La indefinición de Sánchez y la deslealtad de Rivera a los principios fundacionales de su propio partido explican el castigo al que han sido sometidos en las urnas. Castigo que sufriremos todos en el próximo futuro si persisten las dificultades para construir una mayoría parlamentaria que garantice un buen gobierno. Esperemos que el narcisismo adolescente de que han hecho gala no les impida una vez más reconocer sus errores y ser consecuentes con ese reconocimiento. Pero la culpa de lo sucedido no es solo suya. Hace tiempo que muchos venimos denunciando la crisis sistémica por la que atraviesa el régimen de 1978, el deterioro creciente de las instituciones y la necesidad urgente de implementar reformas que garanticen su supervivencia. Pero solo el neofranquismo rampante y el independentismo pueblerino parecen tener respuesta mediante el expeditivo e inaceptable método de acabar con el propio Estado democrático. Ambos nacionalismos exaltados invocan emociones patrióticas y ensueños imposibles porque se necesitan mutuamente para sobrevivir. Pero ninguno de los llamados partidos constitucionalistas, ni tampoco el pseudoconstituyente Podemos, han puesto sobre la mesa un propósito concreto que nos ayude a resolver el caso. Dialogar a secas, como sugiere UP y farfulla el PSOE, no es un proyecto, sino solo la expresión de buenas intenciones. El diálogo no servirá para nada si no persigue desde su inicio un pacto que renueve lo que casi milagrosamente se logró en la Constitución: el reconocimiento del hecho diferencial catalán sin que por ello se menoscabara la sustancial igualdad entre los españoles, hoy vulnerada por el independentismo y amenazada por la ultraderecha. Contra lo que Sánchez sugiere no estamos solo ni principalmente ante un problema de convivencia entre catalanes, sino ante una verdadera crisis del Estado, amenazado por la hostilidad de los dirigentes de una de las más importantes comunidades autónomas. Por eso hay que dialogar con todos y entre todos, pero primero es necesario llegar a acuerdos transparentes entre las fuerzas políticas leales al régimen democrático, y ni Vox ni el independentismo lo son. Esta no es una tarea exclusiva del Gobierno, quien quiera que lo encabece, por lo que si culpables de la situación ya lo son todos, mucho más han de serlo quienes persistan en la estúpida tradición del no es no.
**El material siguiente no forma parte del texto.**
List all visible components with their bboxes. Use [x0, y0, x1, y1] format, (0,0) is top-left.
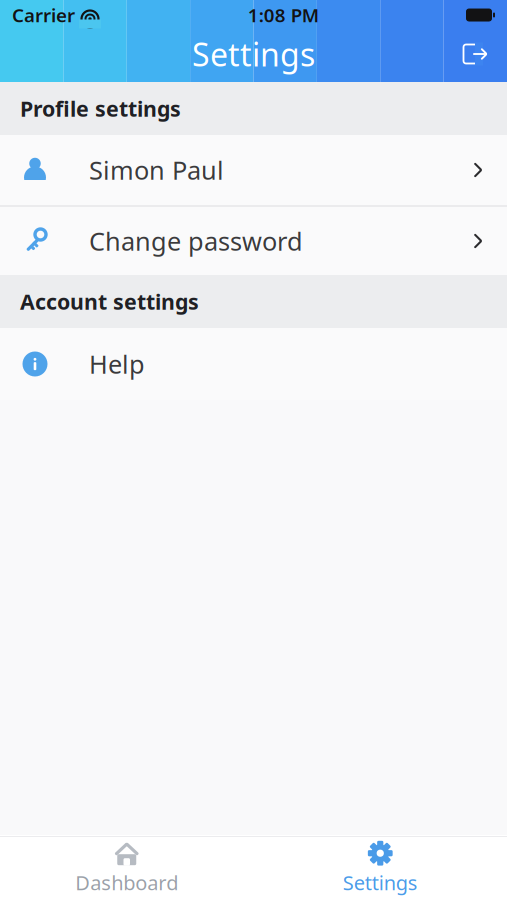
- button[interactable]: Log out: [453, 33, 499, 75]
- staticText: Change password: [89, 224, 303, 258]
- staticText: Carrier: [12, 3, 75, 27]
- staticText: 1:08 PM: [248, 3, 319, 27]
- staticText: Account settings: [20, 287, 199, 316]
- button[interactable]: Dashboard: [0, 838, 254, 898]
- button[interactable]: Settings: [254, 838, 507, 898]
- button[interactable]: Simon Paul: [0, 135, 507, 205]
- staticText: Settings: [343, 869, 418, 896]
- button[interactable]: Change password: [0, 207, 507, 275]
- staticText: Settings: [192, 33, 315, 75]
- staticText: Simon Paul: [89, 153, 224, 187]
- staticText: Profile settings: [20, 94, 181, 123]
- button[interactable]: Help: [0, 328, 507, 400]
- staticText: Help: [89, 347, 145, 381]
- staticText: Dashboard: [75, 869, 178, 896]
Hace más de diez años que EL PAÍS propuso un decálogo de reformas urgentes (¡urgentes, ya entonces!) encaminadas a restaurar la solvencia estructural de nuestro sistema, amenazada ahora por la centrifugación del poder, la insurrección civil que alimenta la Generalitat catalana y empieza a contagiarse a otras autonomías, y la mediocridad y el egotismo de los responsables políticos. Cualquier oferta que haga el presidente en funciones para lograr una gobernanza estable ha de encarar cambios, quizá accesorios, pero significativos, del sistema constitucional. De otro modo no servirá sino para prolongar la agonía de este y su creciente inutilidad frente a la pujanza admirable de nuestra sociedad civil. Tres cuestiones son cruciales: la consideración del carácter federal del Estado de las autonomías, instituyendo al Senado como Cámara efectivamente territorial; la reforma de la ley electoral, eliminando las circunscripciones provinciales y las listas cerradas y bloqueadas, y la elaboración de un estatuto de la Corona, que clarifique las funciones y capacidades de la Jefatura del Estado. Junto a ello es preciso implementar medidas políticas que garanticen la igualdad de los ciudadanos, hoy puesta en entredicho, a la hora de recibir prestaciones básicas del Estado de bienestar: educación, sanidad y pensiones.

Hemos escuchado muchas pamplinas y soflamas de los candidatos durante los últimos meses, demasiados reproches entre ellos y poca concreción en sus propuestas. Ahora, lo que hay es lo que hay, y al margen de que los perdedores tengan la decencia de marcharse y dejar el paso a otros, es preciso que los que se queden sean capaces de establecer pactos y renunciar a sus particulares manías y obsesiones. Frente a la deriva neofascista de quienes quieren conquistar el Estado en nombre de la Cataluña o la España profundas, corramos a defenderlo.